=== Exercise brief ===
Return each line of the data below exactly, omitting any pictures.

-=-=-

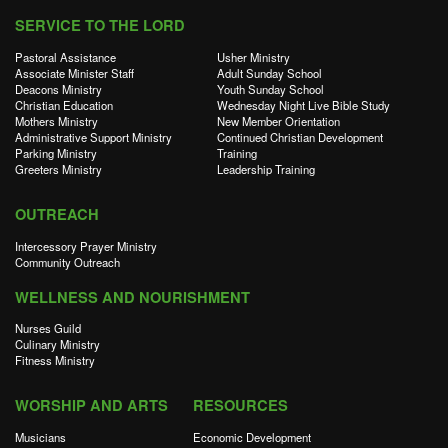
SERVICE TO THE LORD
Pastoral Assistance
Usher Ministry
Associate Minister Staff
Adult Sunday School
Deacons Ministry
Youth Sunday School
Christian Education
Wednesday Night Live Bible Study
Mothers Ministry
New Member Orientation
Administrative Support Ministry
Continued Christian Development
Parking Ministry
Training
Greeters Ministry
Leadership Training
OUTREACH
Intercessory Prayer Ministry
Community Outreach
WELLNESS AND NOURISHMENT
Nurses Guild
Culinary Ministry
Fitness Ministry
WORSHIP AND ARTS
RESOURCES
Musicians
Economic Development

-=-=-

=== Answer section ===
SERVICE TO THE LORD
Pastoral Assistance
Usher Ministry
Associate Minister Staff
Adult Sunday School
Deacons Ministry
Youth Sunday School
Christian Education
Wednesday Night Live Bible Study
Mothers Ministry
New Member Orientation
Administrative Support Ministry
Continued Christian Development
Parking Ministry
Training
Greeters Ministry
Leadership Training
OUTREACH
Intercessory Prayer Ministry
Community Outreach
WELLNESS AND NOURISHMENT
Nurses Guild
Culinary Ministry
Fitness Ministry
WORSHIP AND ARTS
RESOURCES
Musicians
Economic Development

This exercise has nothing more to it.